:: What is required ::
The required output is the exact run of lines in the listing below from the line holding "Garden Route" through the line holding "ou’ll be contacted to discuss the quote.", with no pictures.

:: Entries provided ::

↓↓↓

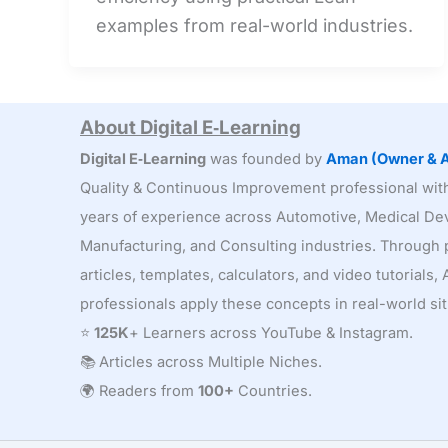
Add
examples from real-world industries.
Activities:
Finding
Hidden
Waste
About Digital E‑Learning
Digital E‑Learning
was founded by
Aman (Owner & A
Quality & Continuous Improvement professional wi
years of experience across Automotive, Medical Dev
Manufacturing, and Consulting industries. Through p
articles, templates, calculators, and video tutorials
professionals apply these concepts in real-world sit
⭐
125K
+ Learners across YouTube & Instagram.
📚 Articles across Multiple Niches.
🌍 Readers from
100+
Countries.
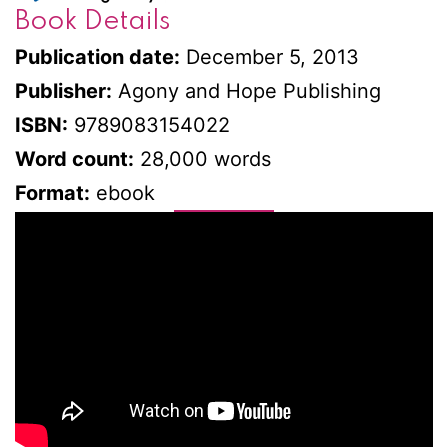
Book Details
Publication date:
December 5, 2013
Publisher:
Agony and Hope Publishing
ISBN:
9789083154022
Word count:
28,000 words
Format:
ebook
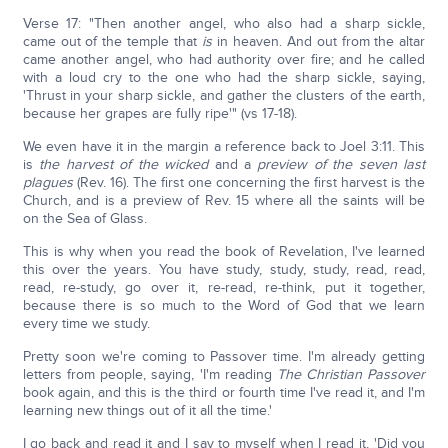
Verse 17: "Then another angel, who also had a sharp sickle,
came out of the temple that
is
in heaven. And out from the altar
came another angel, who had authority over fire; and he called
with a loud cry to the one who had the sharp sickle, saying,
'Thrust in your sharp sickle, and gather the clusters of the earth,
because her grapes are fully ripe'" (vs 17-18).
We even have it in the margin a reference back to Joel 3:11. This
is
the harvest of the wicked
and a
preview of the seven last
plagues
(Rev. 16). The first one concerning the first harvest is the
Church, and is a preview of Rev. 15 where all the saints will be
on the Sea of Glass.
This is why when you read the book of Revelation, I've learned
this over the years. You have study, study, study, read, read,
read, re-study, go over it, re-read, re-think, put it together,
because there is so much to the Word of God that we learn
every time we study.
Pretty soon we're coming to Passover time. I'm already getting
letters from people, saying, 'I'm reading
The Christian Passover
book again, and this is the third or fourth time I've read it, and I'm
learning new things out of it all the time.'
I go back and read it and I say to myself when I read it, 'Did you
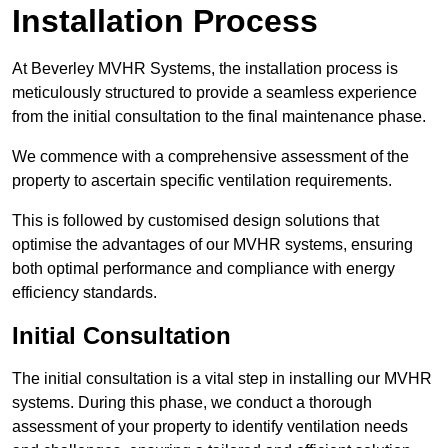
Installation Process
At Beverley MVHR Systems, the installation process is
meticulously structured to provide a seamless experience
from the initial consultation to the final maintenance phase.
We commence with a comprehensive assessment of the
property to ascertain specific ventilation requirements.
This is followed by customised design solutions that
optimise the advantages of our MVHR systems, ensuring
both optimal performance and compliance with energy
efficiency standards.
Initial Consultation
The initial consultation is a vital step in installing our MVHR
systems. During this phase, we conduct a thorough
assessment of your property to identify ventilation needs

↑↑↑
↓↓↓

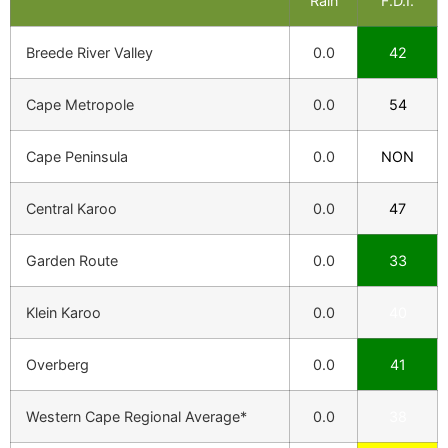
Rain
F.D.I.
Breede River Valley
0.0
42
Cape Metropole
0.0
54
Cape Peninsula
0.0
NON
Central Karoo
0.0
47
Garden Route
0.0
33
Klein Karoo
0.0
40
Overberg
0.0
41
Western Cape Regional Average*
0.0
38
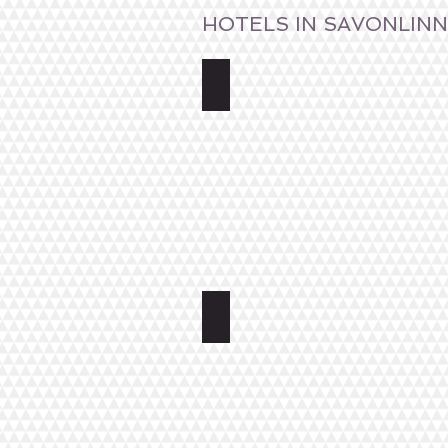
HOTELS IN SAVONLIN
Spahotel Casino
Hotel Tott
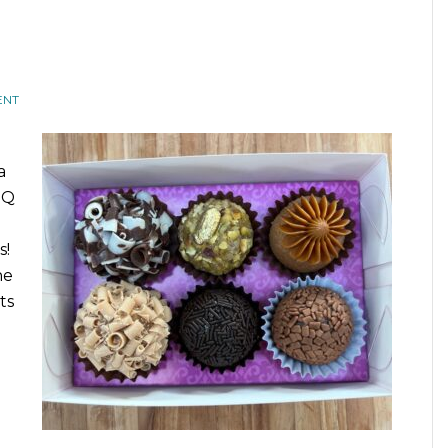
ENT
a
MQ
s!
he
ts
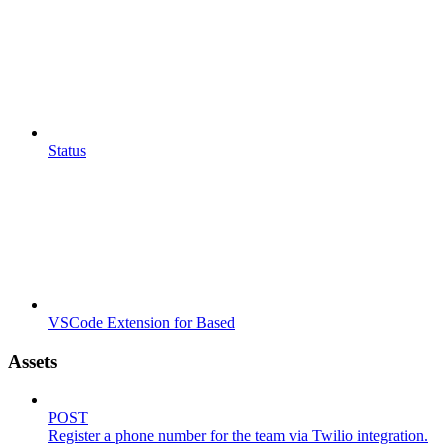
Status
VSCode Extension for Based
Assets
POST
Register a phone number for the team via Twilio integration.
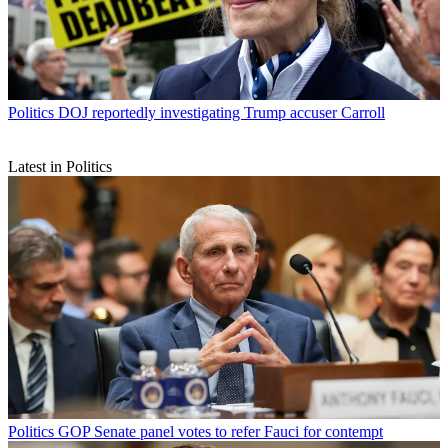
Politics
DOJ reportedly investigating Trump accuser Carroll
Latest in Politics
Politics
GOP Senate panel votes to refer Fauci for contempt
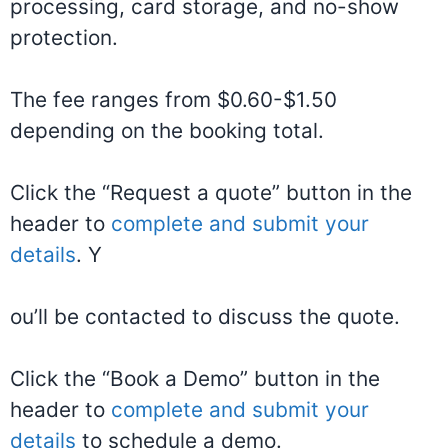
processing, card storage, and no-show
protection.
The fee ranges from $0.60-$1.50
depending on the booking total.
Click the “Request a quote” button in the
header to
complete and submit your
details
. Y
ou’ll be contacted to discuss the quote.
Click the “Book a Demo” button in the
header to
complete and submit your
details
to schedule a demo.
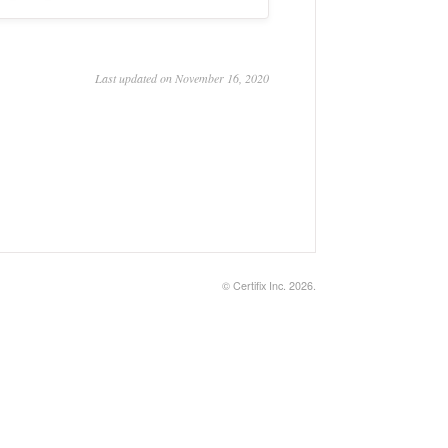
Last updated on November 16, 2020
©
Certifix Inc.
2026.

↑↑↑

:: Expected answer ::
Garden Route
0.0
33
Klein Karoo
0.0
40
Overberg
0.0
41
Western Cape Regional Average*
0.0
38
HOTELS IN SAVONLIN
Spahotel Casino
Hotel Tott
ENT
a
MQ
s!
he
ts
Status
VSCode Extension for Based
Assets
POST
Register a phone number for the team via Twilio integration.
Politics
DOJ reportedly investigating Trump accuser Carroll
Latest in Politics
Politics
GOP Senate panel votes to refer Fauci for contempt
processing, card storage, and no-show
protection.
The fee ranges from $0.60-$1.50
depending on the booking total.
Click the “Request a quote” button in the
header to
complete and submit your
details
. Y
ou’ll be contacted to discuss the quote.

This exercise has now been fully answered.